What do you do when your firm is on the verge of being absorbed, you are about to announce massive quarterly losses and the government might impose salary restrictions? Why, announce bonuses early! That was easy.
Merrill Lynch took the unusual step of accelerating bonus payments by a month last year, doling out billions of dollars to employees just three days before the closing of its sale to Bank of America.
The timing is notable because the money was paid as Merrill's losses were mounting and Ken Lewis, BofA's chief executive, was seeking additional funds from the government's troubled asset recovery programme to help close the deal.
Merrill and BofA shareholders voted to approve the takeover on December 5. Three days later, Merrill's compensation committee approved the bonuses, which were paid on December 29. In past years, Merrill had paid bonuses later - usually late January or early February, according to company officials.
Within days of the compensation committee meeting, BofA officials said they became aware that Merrill's fourth-quarter losses would be greater than expected and began talks with the US Treasury on securing additional Tarp money.
It will come as no surprise that we love bankers.
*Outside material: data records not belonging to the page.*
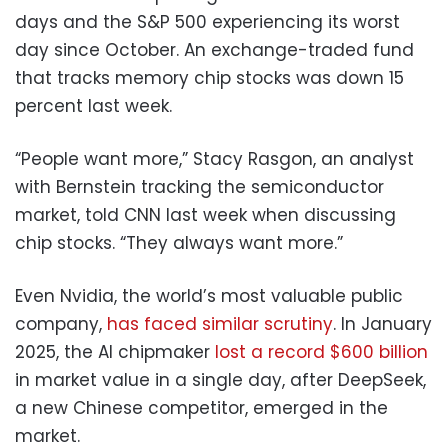
days and the S&P 500 experiencing its worst
day since October. An exchange-traded fund
that tracks memory chip stocks was down 15
percent last week.
“People want more,” Stacy Rasgon, an analyst
with Bernstein tracking the semiconductor
market, told CNN last week when discussing
chip stocks. “They always want more.”
Even Nvidia, the world’s most valuable public
company,
has faced similar scrutiny
. In January
2025, the AI chipmaker
lost a record $600 billion
in market value in a single day, after DeepSeek,
a new Chinese competitor, emerged in the
market.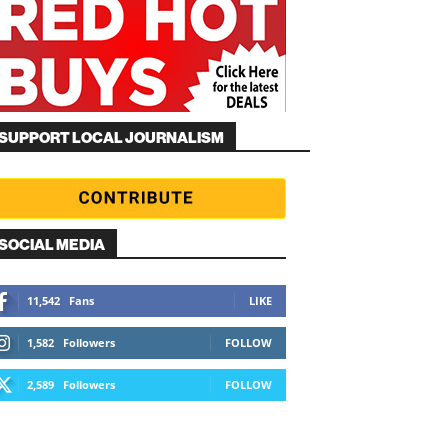
SUPPORT LOCAL JOURNALISM
SOCIAL MEDIA
11,542
Fans
LIKE
1,582
Followers
FOLLOW
2,589
Followers
FOLLOW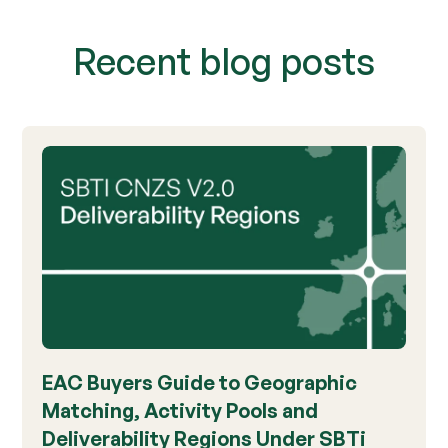
Recent blog posts
EAC Buyers Guide to Geographic
Matching, Activity Pools and
Deliverability Regions Under SBTi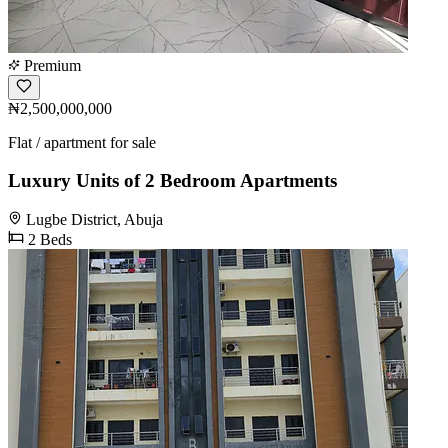
Premium
₦2,500,000,000
Flat / apartment for sale
Luxury Units of 2 Bedroom Apartments
Lugbe District, Abuja
2 Beds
Yes, we mean you. Without your antics, where on earth would we be here at Dealbreaker? Still, there must be some limits to the shifty imaginations lurking under those big, blue eyes. No? At some point someone has to say "enough is enough" and buckle down to admit that maybe the institutional decision to hold 30:1 leverage, and the structural changes you've made over the past ten to fifteen years to become a securitization clearing house, routinely torturing Basel to within inches of its life, might not actually have been the way to eternal glory and a spot in the great hall at Valhalla (where the time will be spent underwriting Bowie bonds on hunting ventures, no doubt). Someone had to say that. Someone had to, ever so gently, put a toe on the brakes.
Unfortunately, in this case, that someone was John Thain.